By Juan Pablo Segura
In a crisis, finding the “right” solution is much less important than finding the “right now” solution. During the COVID-19 pandemic, clinical practices scrambled to quickly transition care out of the office, with some practices fully turning over to virtual strategies in the course of a single weekend — and they used whatever means available to do so.
Relaxed HIPAA restrictions and expanded CPT codes made it easier for practices to leverage the tools at hand to help with remote delivery of care — whether it was using the EMR to patch together messaging or collect vitals or Facetime and Zoom to get video visits off the ground — the boomerang went out to the market to capture a solution simply to plug the hole in the dike.
But now that the crisis has abated, leaders are turning their attention away from quick fixes to think about the long-term sustainability of pandemic solutions.
Physician buy-in is no longer the challenge that it was — the urgency for virtual solutions in the face of the pandemic leapt that barrier, and the success of remote care for managing patients through the crisis proved its value. Covid-19 has accelerated a massive behavioral change around digital health — providers are more willing to prescribe it, and patients even more receptive to using it.
In order not to lose these massive gains in digital adoption and changing mindsets, though, leaders need to think more holistically about digital health and virtual care. They need to consider and address questions of scale and ease of use. Makeshift solutions like drive-through blood pressure measurements worked in a pinch, but how do they function when the weather changes? When people can’t take off work?

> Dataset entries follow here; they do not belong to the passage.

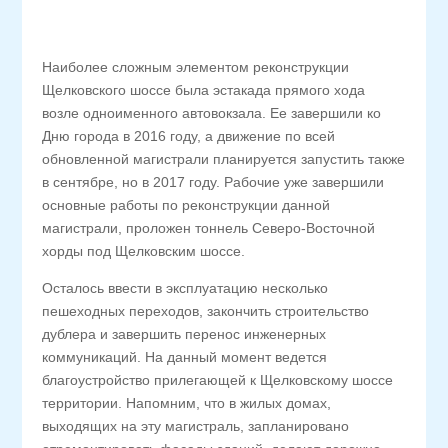
Наиболее сложным элементом реконструкции
Щелковского шоссе была эстакада прямого хода
возле одноименного автовокзала. Ее завершили ко
Дню города в 2016 году, а движение по всей
обновленной магистрали планируется запустить также
в сентябре, но в 2017 году. Рабочие уже завершили
основные работы по реконструкции данной
магистрали, проложен тоннель Северо-Восточной
хорды под Щелковским шоссе.
Осталось ввести в эксплуатацию несколько
пешеходных переходов, закончить строительство
дублера и завершить перенос инженерных
коммуникаций. На данный момент ведется
благоустройство прилегающей к Щелковскому шоссе
территории. Напомним, что в жилых домах,
выходящих на эту магистраль, запланировано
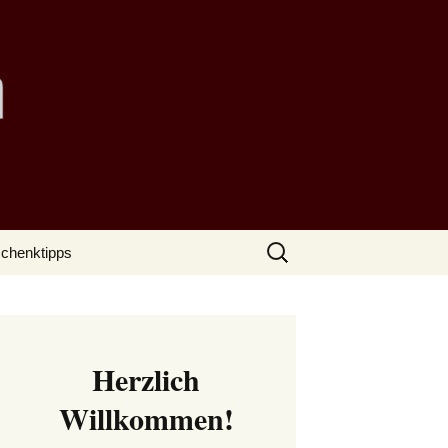
Suchen
chenktipps
nach:
Herzlich
Willkommen!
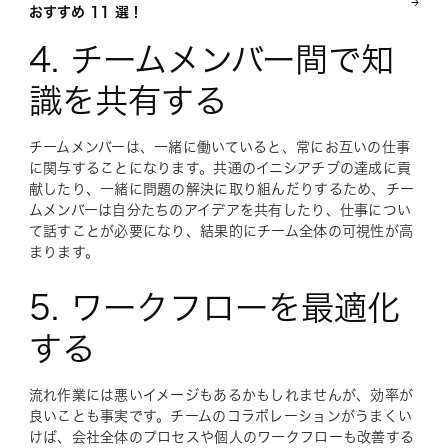
おすすめ 11 選！
4. チームメンバー間で知
識を共有する
チームメンバーは、一緒に働いていると、常にお互いの仕事
に関与することになります。共通のイニシアチブの達成に貢
献したり、一緒に問題の解決に取り組んだりするため、チー
ムメンバーは自分たちのアイデアを共有したり、仕事につい
て話すことが必要になり、結果的にチーム全体の可視性が高
まります。
5. ワークフローを最適化
する
流れ作業には悪いイメージもあるかもしれませんが、効率が
良いことも事実です。チームのコラボレーションがうまくい
けば、会社全体のプロセスや個人のワークフローも改善する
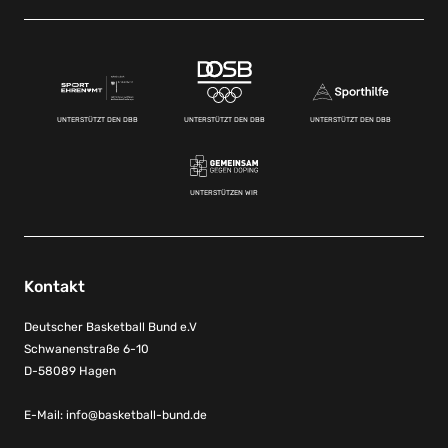
UNTERSTÜTZT DEN DBB
UNTERSTÜTZT DEN DBB
UNTERSTÜTZT DEN DBB
UNTERSTÜTZEN WIR
Kontakt
Deutscher Basketball Bund e.V
Schwanenstraße 6-10
D-58089 Hagen
E-Mail:
info@basketball-bund.de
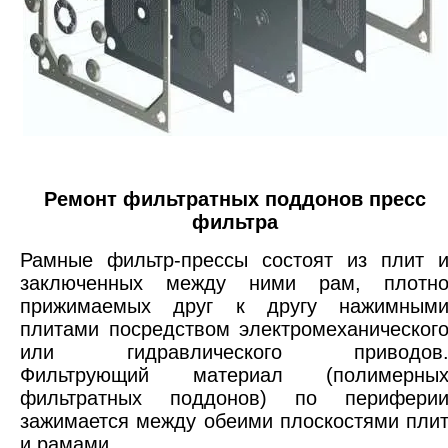
Ремонт фильтратных поддонов пресс
фильтра
Рамные фильтр-прессы состоят из плит 
заключенных между ними рам, плотн
прижимаемых друг к другу нажимным
плитами посредством электромеханическог
или гидравлического приводов
Фильтрующий материал (полимерны
фильтратных поддонов) по перифери
зажимается между обеими плоскостями пли
и рамами.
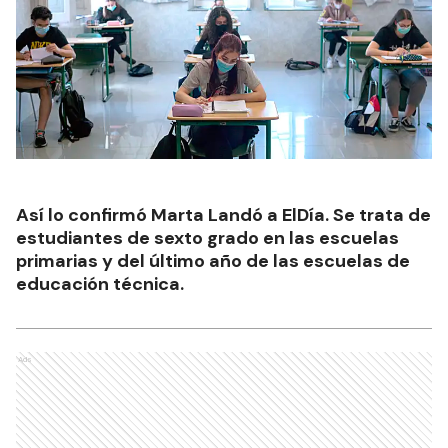
Así lo confirmó Marta Landó a ElDía. Se trata de
estudiantes de sexto grado en las escuelas
primarias y del último año de las escuelas de
educación técnica.
Ads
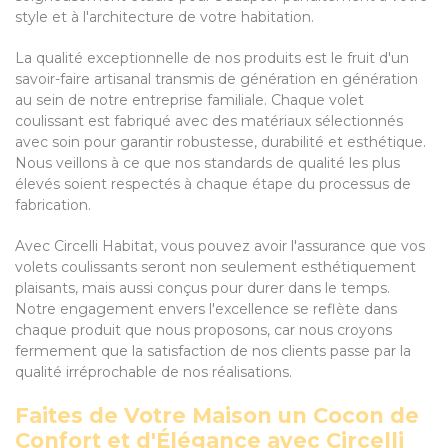
style et à l'architecture de votre habitation.
La qualité exceptionnelle de nos produits est le fruit d'un
savoir-faire artisanal transmis de génération en génération
au sein de notre entreprise familiale. Chaque volet
coulissant est fabriqué avec des matériaux sélectionnés
avec soin pour garantir robustesse, durabilité et esthétique.
Nous veillons à ce que nos standards de qualité les plus
élevés soient respectés à chaque étape du processus de
fabrication.
Avec Circelli Habitat, vous pouvez avoir l'assurance que vos
volets coulissants seront non seulement esthétiquement
plaisants, mais aussi conçus pour durer dans le temps.
Notre engagement envers l'excellence se reflète dans
chaque produit que nous proposons, car nous croyons
fermement que la satisfaction de nos clients passe par la
qualité irréprochable de nos réalisations.
Faites de Votre Maison un Cocon de
Confort et d'Élégance avec Circelli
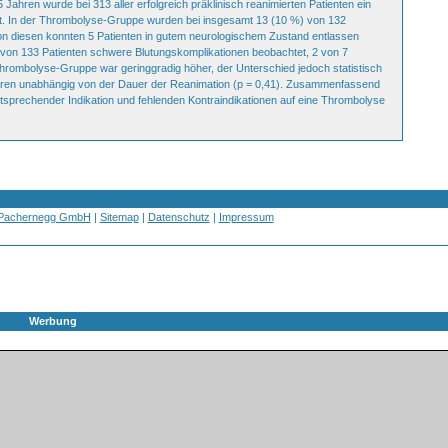
Jahren wurde bei 313 aller erfolgreich präklinisch reanimierten Patienten ein
rt. In der Thrombolyse-Gruppe wurden bei insgesamt 13 (10 %) von 132
on diesen konnten 5 Patienten in gutem neurologischem Zustand entlassen
 von 133 Patienten schwere Blutungskomplikationen beobachtet, 2 von 7
Thrombolyse-Gruppe war geringgradig höher, der Unterschied jedoch statistisch
n waren unabhängig von der Dauer der Reanimation (p = 0,41). Zusammenfassend
entsprechender Indikation und fehlenden Kontraindikationen auf eine Thrombolyse
 Pachernegg GmbH
|
Sitemap
|
Datenschutz
|
Impressum
Werbung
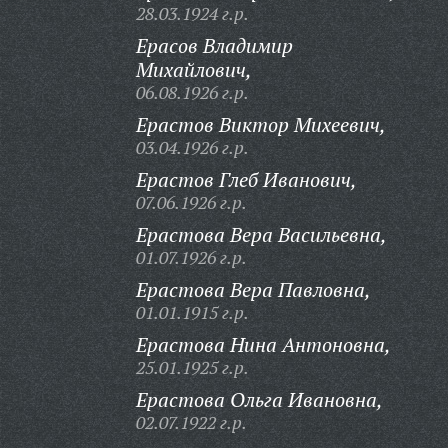
28.03.1924 г.р.
Ерасов Владимир
Михайлович,
06.08.1926 г.р.
Ерастов Виктор Михеевич,
03.04.1926 г.р.
Ерастов Глеб Иванович,
07.06.1926 г.р.
Ерастова Вера Васильевна,
01.07.1926 г.р.
Ерастова Вера Павловна,
01.01.1915 г.р.
Ерастова Нина Антоновна,
25.01.1925 г.р.
Ерастова Ольга Ивановна,
02.07.1922 г.р.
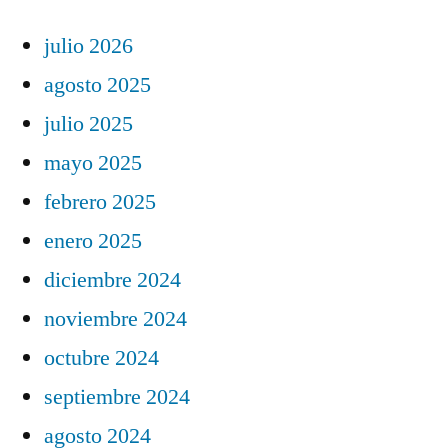
julio 2026
agosto 2025
julio 2025
mayo 2025
febrero 2025
enero 2025
diciembre 2024
noviembre 2024
octubre 2024
septiembre 2024
agosto 2024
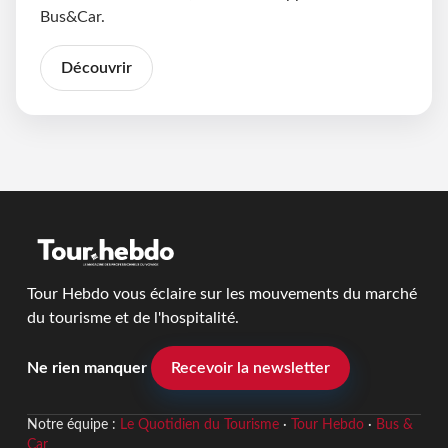
Bus&Car.
Découvrir
Tour Hebdo vous éclaire sur les mouvements du marché
du tourisme et de l'hospitalité.
Ne rien manquer
Recevoir la newsletter
Notre équipe :
Le Quotidien du Tourisme
·
Tour Hebdo
·
Bus &
Car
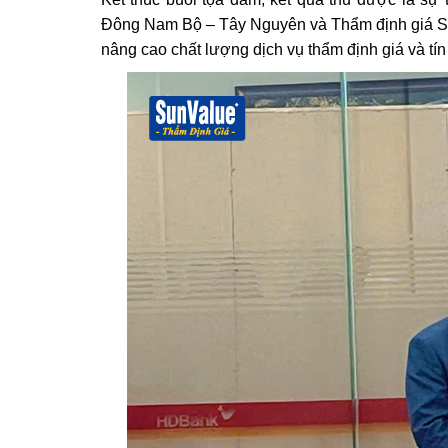
Đông Nam Bộ – Tây Nguyên và Thẩm định giá Su
nâng cao chất lượng dịch vụ thẩm định giá và tí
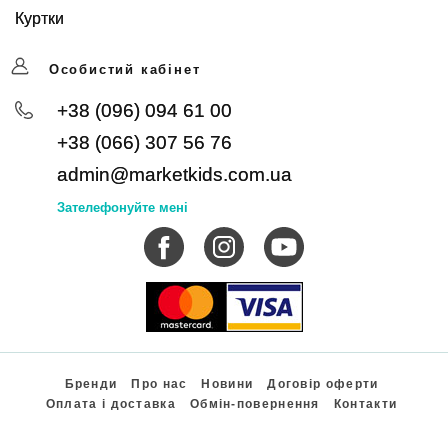
Куртки
Особистий кабінет
+38 (096) 094 61 00
+38 (066) 307 56 76
admin@marketkids.com.ua
Зателефонуйте мені
Бренди
Про нас
Новини
Договір оферти
Оплата і доставка
Обмін-повернення
Контакти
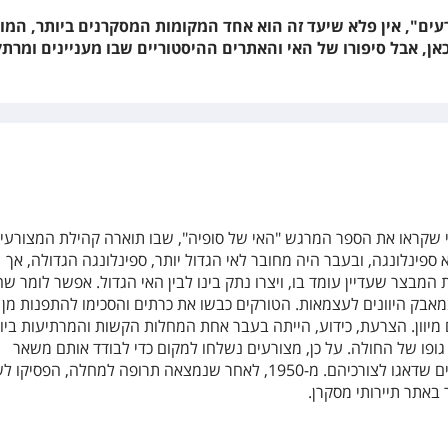
עים", אין פלא שיעד זה הוא אחד המקומות המסקרנים ביותר, המו
אן, אבל סיפורו של האי והאתרים ההיסטוריים שבו מעניינים ומרתק
י שקראו את הספר המרגש "האי של סופיה", שבו תוארה קהילת המצורעי
ספינלונגה, ובעבר היה מחובר לאי הגדול יותר, ספינלונגה הגדולה, אך
 המבצר שעדיין עומד בו, ויצרו נתק בינו לבין האי הגדול. אפשר לומר שה
אבק היוונים לעצמאות. הטורקים כבשו את כרתים והסכימו להתפנות מן 
מיוון. הצרעת, כידוע, הייתה בעבר אחת המחלות הקשות והמרתיעות ביו
פו של החולה. על כן, מצורעים נשלחו למקום כדי לבודד אותם משאר
האוכלוסייה, ולרשותם עמדו נזירים שדאגו לצורכיהם. מ-1950, לאחר שנמצאה תרופה למחלה, הפס
 באתר תיירותי מסקרן.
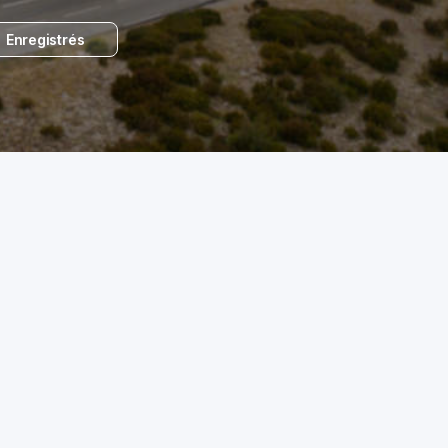
Enregistrés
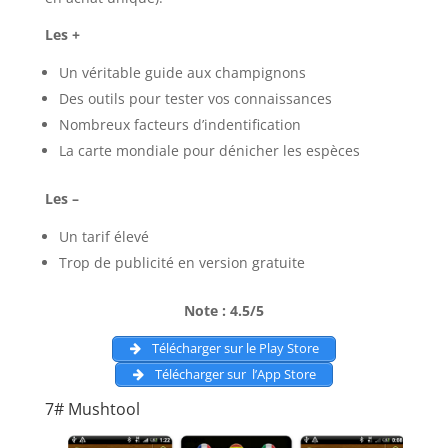
Les +
Un véritable guide aux champignons
Des outils pour tester vos connaissances
Nombreux facteurs d’indentification
La carte mondiale pour dénicher les espèces
Les –
Un tarif élevé
Trop de publicité en version gratuite
Note : 4.5/5
Télécharger sur le Play Store
Télécharger sur l’App Store
7# Mushtool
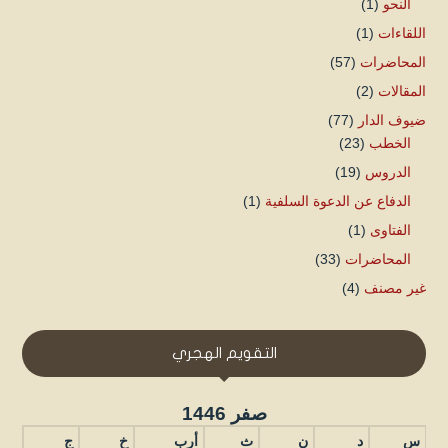
النحو
(1)
اللقاءات
(1)
المحاضرات
(57)
المقالات
(2)
ضيوف الدار
(77)
الخطب
(23)
الدروس
(19)
الدفاع عن الدعوة السلفية
(1)
الفتاوى
(1)
المحاضرات
(33)
غير مصنف
(4)
التقويم الهجري
صفر 1446
س
د
ن
ث
أرب
خ
ج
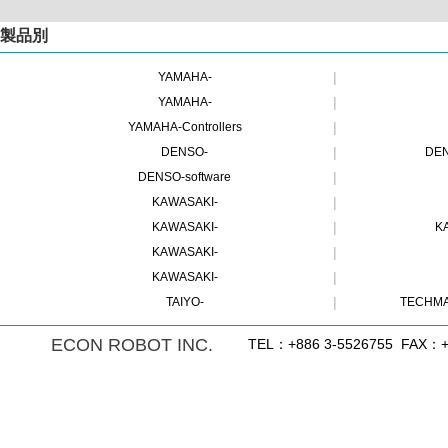
製品別
|
YAMAHA-
|
YAMAHA-
|
YAMAHA-Controllers
|
DENSO-
DE
|
DENSO-software
|
KAWASAKI-
|
KAWASAKI-
K
|
KAWASAKI-
|
KAWASAKI-
|
TAIYO-
TECHMA
ECON ROBOT INC.
TEL：+886 3-5526755 FAX：+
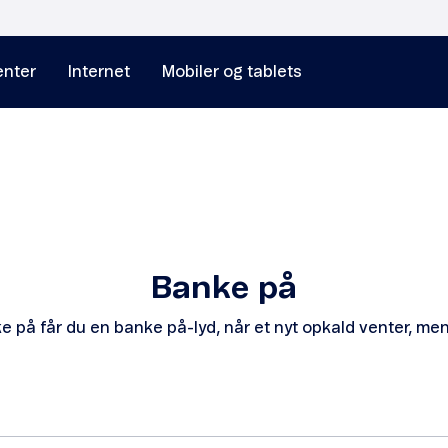
nter
Internet
Mobiler og tablets
Banke på
 på får du en banke på-lyd, når et nyt opkald venter, men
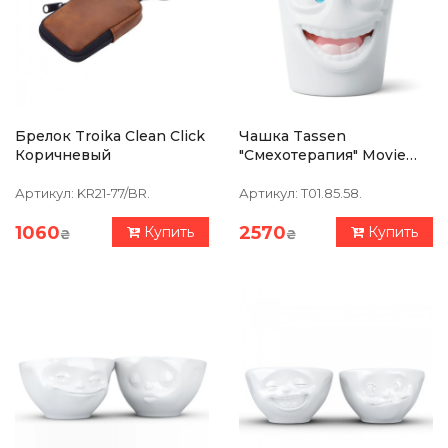
Брелок Troika Clean Click
Чашка Tassen
Коричневый
"Смехотерапия" Movie
Edition (350 Мл), Фарфор
Артикул:
KR21-77/BR.
Артикул:
T01.85.58.
1060
2570
Купить
Купить
₴
₴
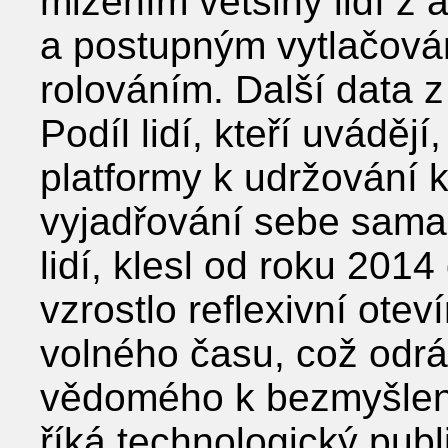
mizením většiny lidí z 
a postupným vytlačován
rolováním. Další data z
Podíl lidí, kteří uvádějí
platformy k udržování k
vyjadřování sebe sam
lidí, klesl od roku 2014
vzrostlo reflexivní otev
volného času, což odráž
vědomého k bezmyšlen
říká technologický publ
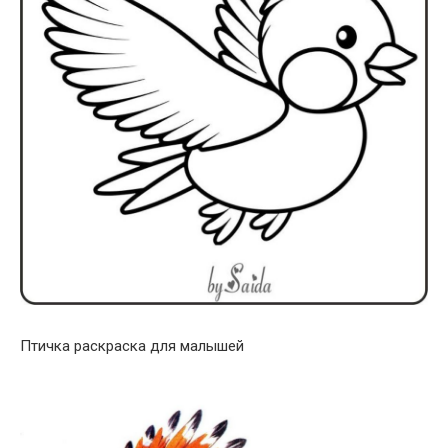
Птичка раскраска для малышей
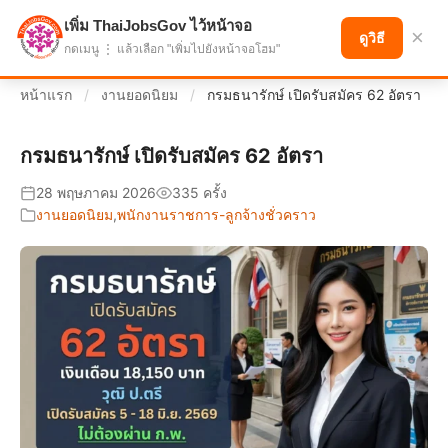
เพิ่ม ThaiJobsGov ไว้หน้าจอ
แบ่งปันโอกาส เพื่ออนาคตที่ก้าวหน้า
×
ดูวิธี
กดเมนู ⋮ แล้วเลือก "เพิ่มไปยังหน้าจอโฮม"
หน้าแรก
/
งานยอดนิยม
/
กรมธนารักษ์ เปิดรับสมัคร 62 อัตรา
กรมธนารักษ์ เปิดรับสมัคร 62 อัตรา
28 พฤษภาคม 2026
335 ครั้ง
งานยอดนิยม
,
พนักงานราชการ-ลูกจ้างชั่วคราว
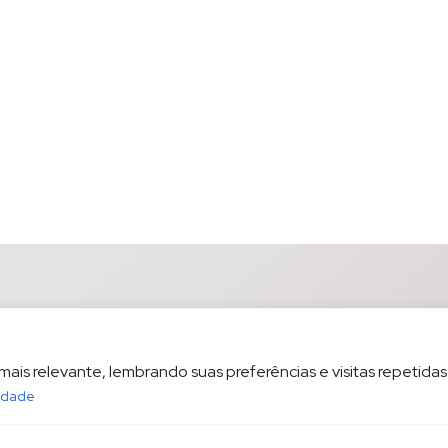
is relevante, lembrando suas preferências e visitas repetidas.
cidade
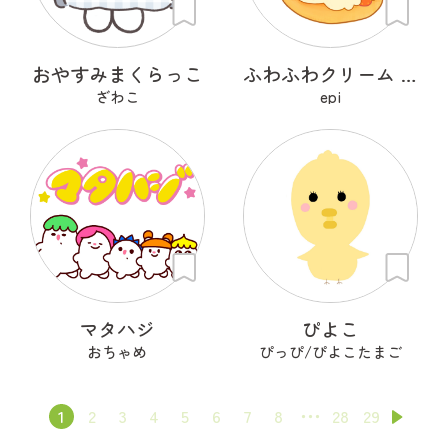
おやすみまくらっこ
ふわふわクリーム あざらシュー
ざわこ
epi
マタハジ
ぴよこ
おちゃめ
ぴっぴ/ぴよこたまご
1
2
3
4
5
6
7
8
28
29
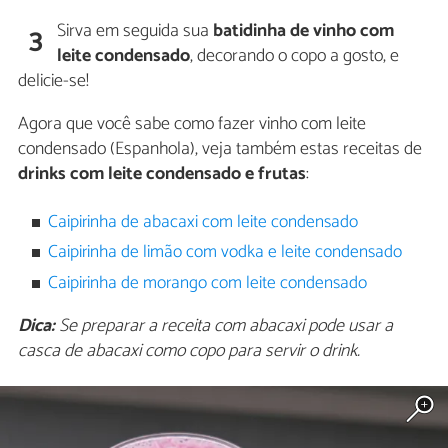
Sirva em seguida sua
batidinha de vinho com
3
leite condensado
, decorando o copo a gosto, e
delicie-se!
Agora que você sabe como fazer vinho com leite
condensado (Espanhola), veja também estas receitas de
drinks com leite condensado e frutas
:
Caipirinha de abacaxi com leite condensado
Caipirinha de limão com vodka e leite condensado
Caipirinha de morango com leite condensado
Dica:
Se preparar a receita com abacaxi pode usar a
casca de abacaxi como copo para servir o drink.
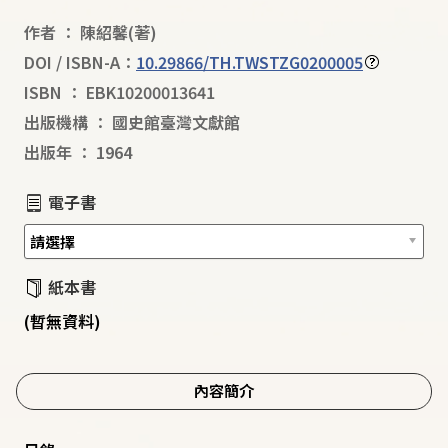
作者
：
陳紹馨
(著)
DOI / ISBN-A：
10.29866/TH.TWSTZG0200005
ISBN
：
EBK10200013641
出版機構
：
國史館臺灣文獻館
出版年
：
1964
電子書
紙本書
(暫無資料)
內容簡介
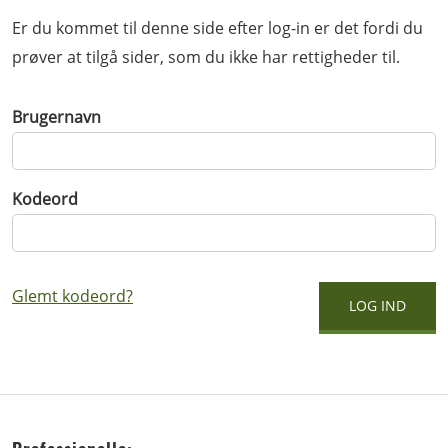
Er du kommet til denne side efter log-in er det fordi du
prøver at tilgå sider, som du ikke har rettigheder til.
Brugernavn
Kodeord
Glemt kodeord?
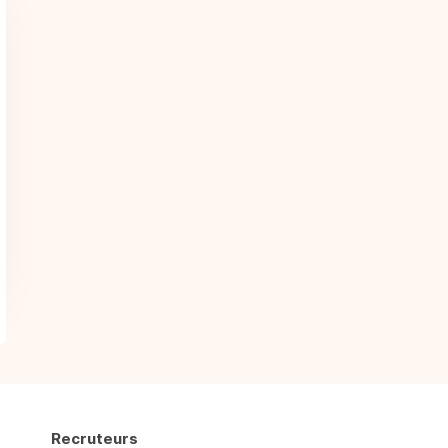
Recruteurs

Leaders know that efficiency and optimization is crucial to clawing back margin and to transition away from massive losses. So, in response to these changes, a few thoughts:
Virtual visits have been the hot topic of the past several months, but creating a sustainable virtual care model requires a more comprehensive strategy that involves multiple digital touchpoints. Measuring healthcare interactions can and should extend outside the visit — digital engagement, specifically around the condition that the patient is managing, is the only way to truly impact health outcomes.
As leaders think about responding holistically, they need to consider integration. If a virtual solution is going to be sustainable, scalable, and create efficiencies, it must deeply integrate and be interoperable with the medical record. Overwhelmed clinicians are not going to use a solution if it does not streamline their workflow.
Turnkey Is Key
Any virtual solution has to be turnkey. It should fully document the virtual visit; capture remote data from patients and also guarantee compliance; pick, pack and ship devices; and fully close the loop with interventions. If you have to hire another person to do virtual care, you are doing it incorrectly.
Don’t Forget ROI
ROI needs to be front and center in the conversation around virtual care solutions. This is especially true in areas like obstetrics, where most reimbursement happens through lump sum, global fees. Having a video visit doesn’t necessarily move the bottom line if that video visit isn’t being reimbursed. Leaders need to make sure that a virtual strategy takes into account other venues, like asynchronous virtual care, which can help deal with varying reimbursement strategies and realities.
The pandemic has created immense opportunities for virtual care, and leaders with a smart virtual strategy and holistic approach are in a position to take full advantage of the moment.
Juan-Pablo Segura co-founded Babyscripts in 2013 with the vision that internet enabled medical devices and big data would transform the delivery of pregnancy care. Since the company’s inception, they have raised over $15M and gathered the support of more than 40 health systems around the country to further their vision of a data centric model in prenatal care.
As the president of Babyscripts, Juan-Pablo has focused his efforts on business development, sales and fundraising. He has orchestrated multi-million dollar strategic partnerships with influential stakeholders in the obstetrics market, including Philips International and General Electric. Under his leadership, the Babyscripts sales team has closed large deals with more than 40 health systems around the country and partnered with Aurora Healthcare in Wisconsin to co-develop an at-risk product to add to their suite.